In the name of containment, the government is grabbing power, strengthening military intelligence, cracking down on critical thinkers and oppressing the poor. The recently enacted Media Council Bill, Information Technology Bill and Mass Communications Bill limit freedom of expression, while the role of the National Human Rights Commission is to be limited. A Special Service Bill passed this March includes provisions giving the national intelligence agency unlimited surveillance and search powers that permit interception of private communications without judicial oversight.

Instead of preparing to overcome the pandemic, the government is going beyond constitutional norms to control social mobility and political activism. On the other hand, people have learned to return to their roots. Many have started more organic lifestyles and agricultural production and have resumed land use in the countryside that is respectful of biodiversity. The pandemic has further helped connect the older generation to the country’s young, and urban dwellers to families in rural villages, who have been disconnected from social life for years. 

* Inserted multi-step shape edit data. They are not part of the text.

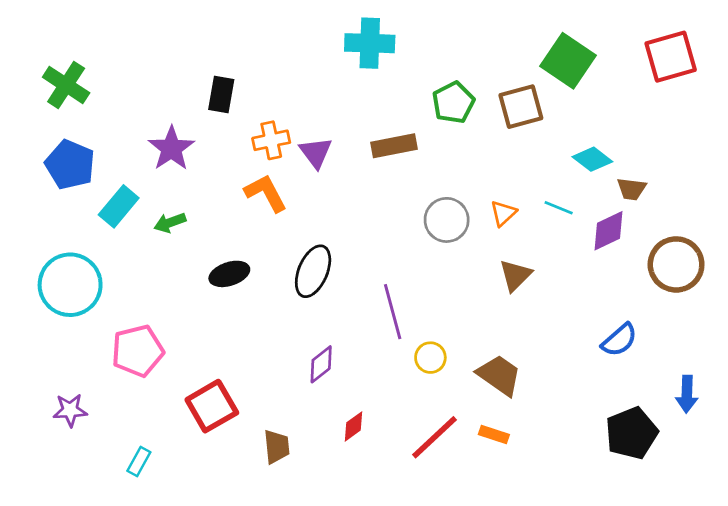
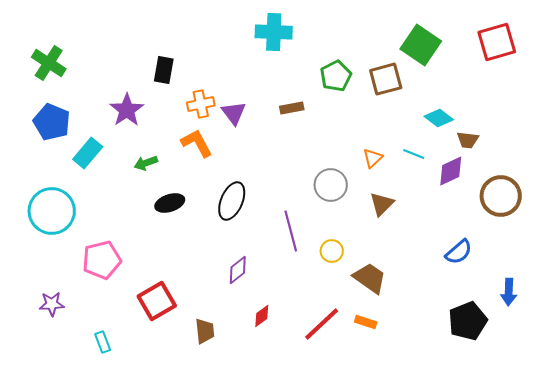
brown rectangle: (394, 146) -> (292, 108), size x0.7
gray circle: (447, 220) -> (331, 185), moved
green arrow: (170, 223) -> (146, 163), moved
yellow circle: (430, 358) -> (332, 251), moved
cyan rectangle: (139, 461) -> (103, 342), turned -50

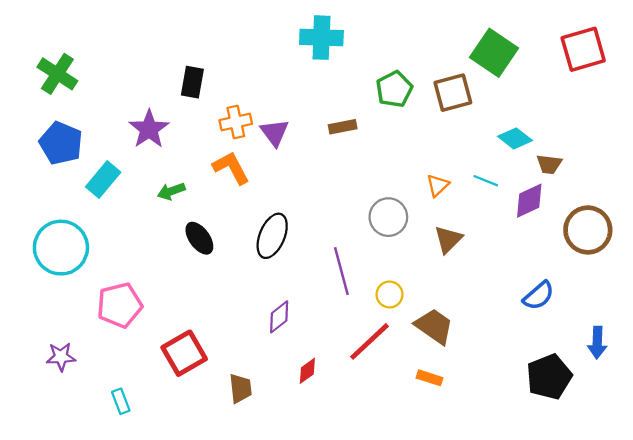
black ellipse: (170, 203) -> (199, 238), turned 72
red line: (322, 324) -> (370, 341), moved

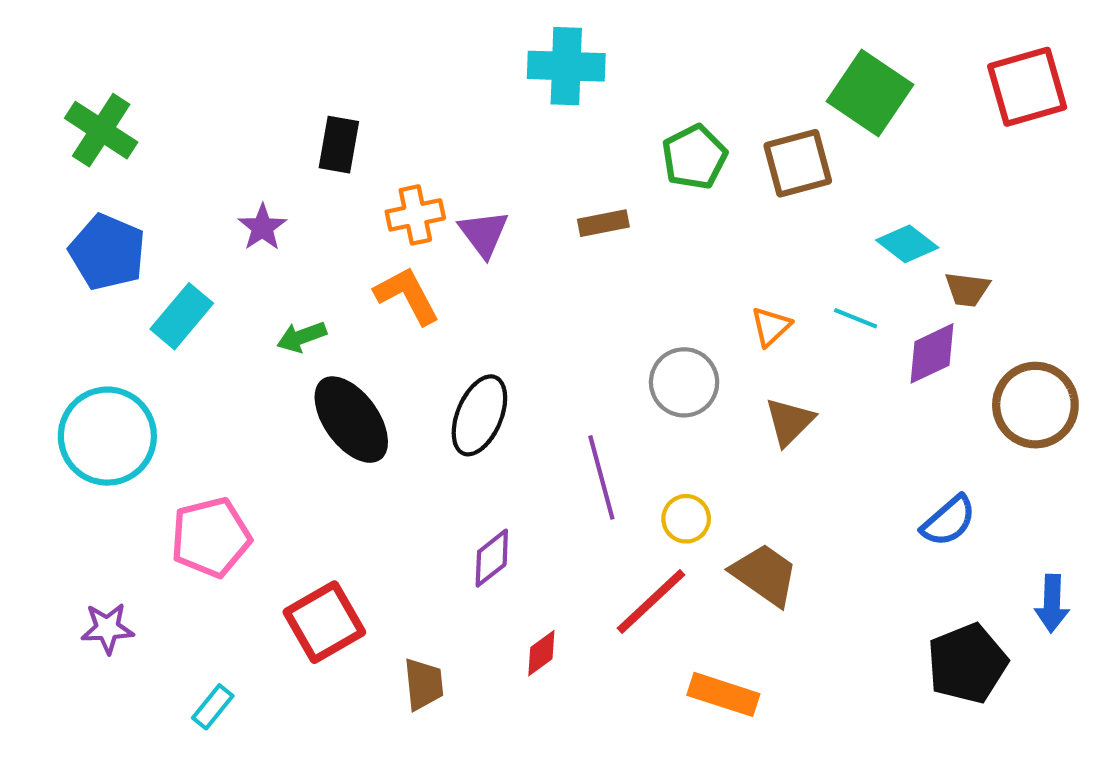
purple star: (149, 129) -> (262, 227), size x0.7
black ellipse: (199, 238) -> (351, 420), size x1.5
orange rectangle: (429, 378) -> (723, 694), moved, size x1.5
cyan rectangle: (121, 401) -> (213, 707), turned 60

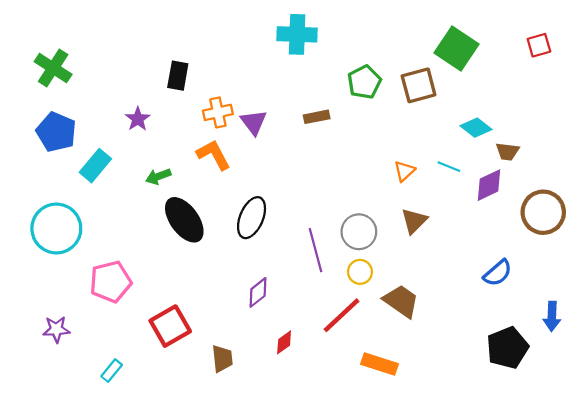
red square: (1027, 87) -> (539, 45), size x0.6
gray circle: (684, 382) -> (359, 232), moved

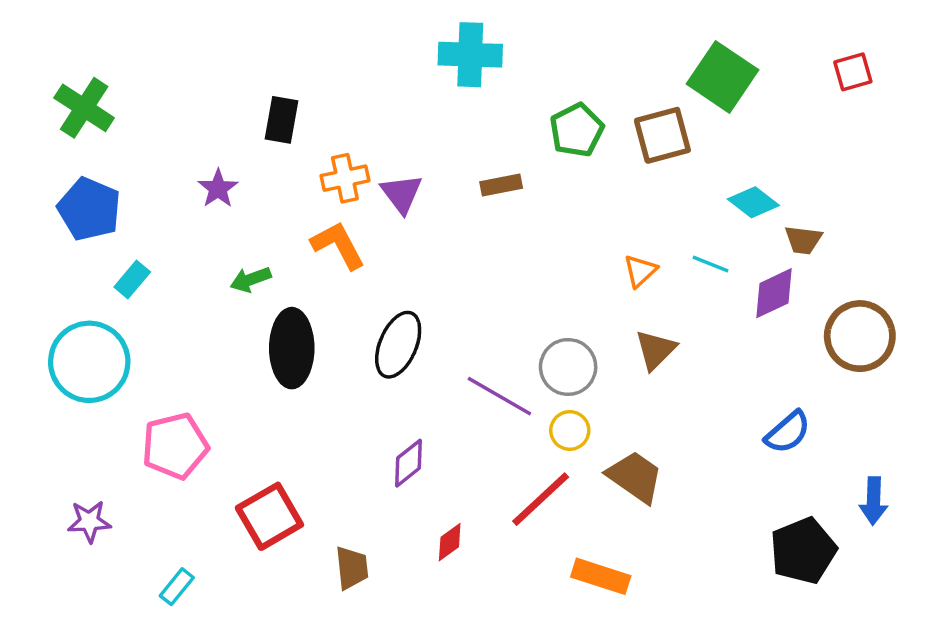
cyan rectangle: (95, 166) -> (132, 279), moved, size x0.7
black ellipse: (184, 220) -> (292, 348), turned 36
purple line: (316, 250) -> (499, 396), turned -45

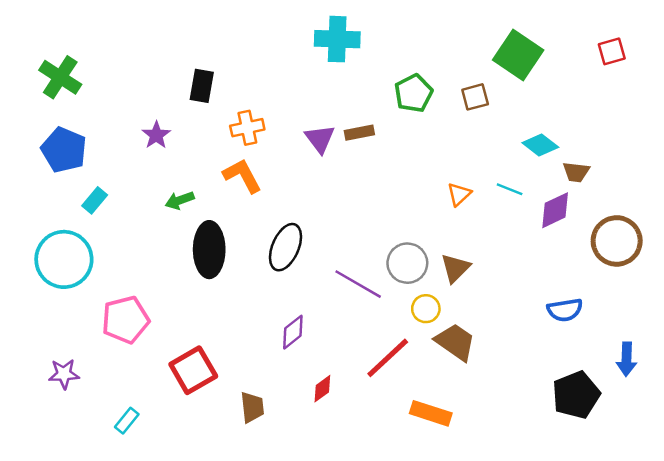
brown square: (662, 135) -> (475, 97), size x0.7
purple triangle: (402, 194) -> (320, 139), moved
brown triangle: (656, 350) -> (455, 268), moved
yellow circle: (570, 430) -> (426, 309), moved
blue semicircle: (788, 432) -> (565, 310), turned 32

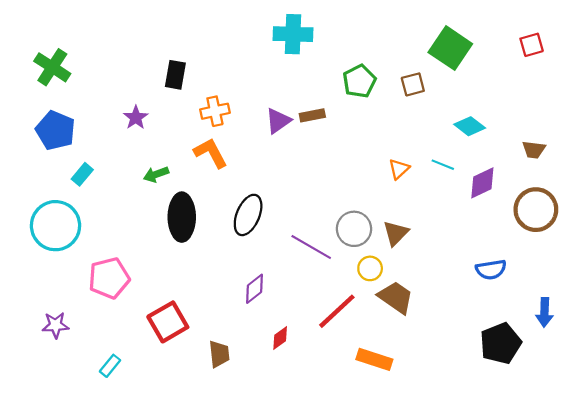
purple triangle: (320, 139) -> (278, 121), turned 32
brown trapezoid: (576, 172) -> (534, 150), moved

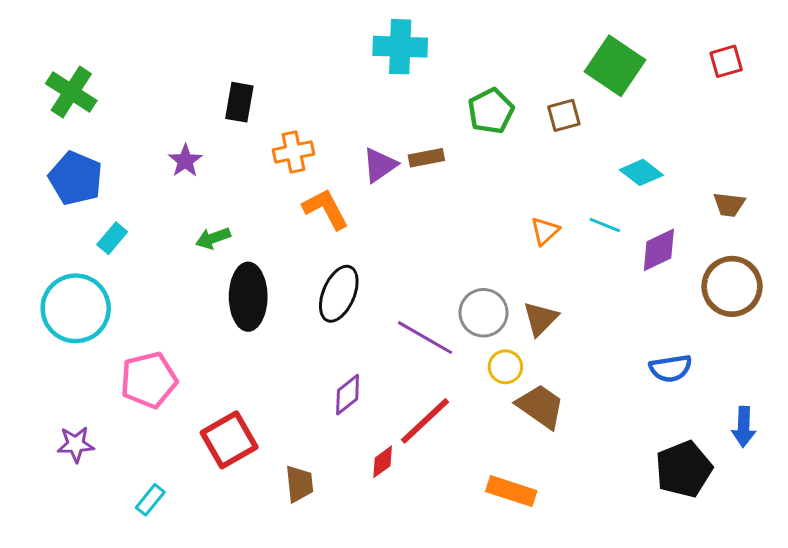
orange L-shape: (211, 153) -> (326, 209), moved
red line: (337, 311) -> (425, 421), moved

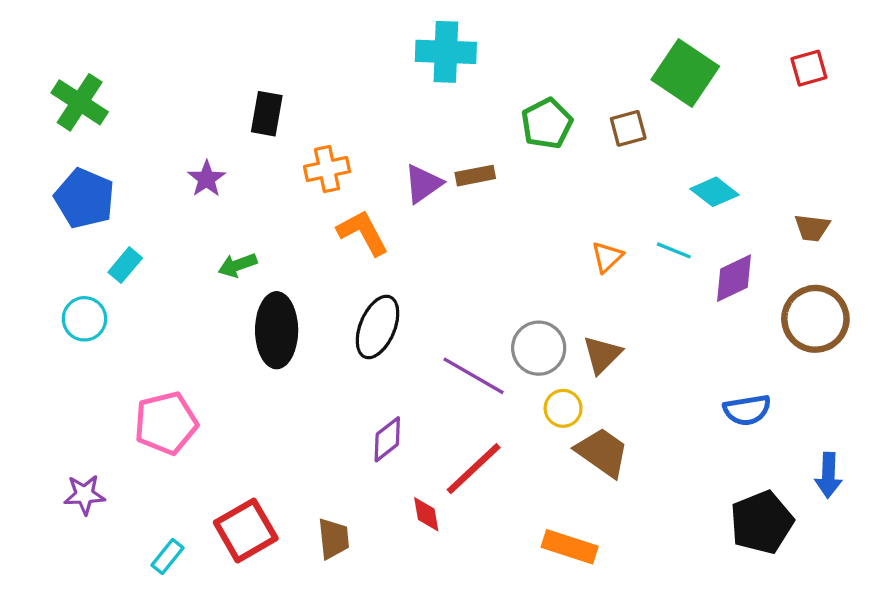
cyan circle: (76, 308) -> (84, 319), moved, size x0.6
red square: (229, 440) -> (246, 530), moved
red diamond: (383, 462) -> (426, 514), turned -64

In rural Nepal, where the impact of COVID-19 has been felt acutely and unemployment was soaring, land is again productively and sustainably generating income through agriculture and co-operatives. Local social entrepreneur and naturalist Akku Chowdhury, who operates a Retreat for Conscience in the tourist destination of Pokhara, says “we are happy to live with our mother Earth and create spaces for local entrepreneurs. We believe the small is beautiful and less is more lifestyle.”

Like an X-ray, COVID-19 is bringing Nepal’s political and social fault lines to the surface. Despite the Maoist victory of the mid-2000s and establishment of a democratic republic in 2008, a certain class holds onto feudal power with money and muscle, and runs the show with a (Western) neoliberal perspective detached from community roots, the spirit of peoples’ movements, and struggles for social change. For real change we must look to our own traditions and heritage, plant community enterprises for organic growth, and nurture social solidarity and a sustainable local economy. 

Ram Kumar Bhandari is a social justice activist based in Nepal.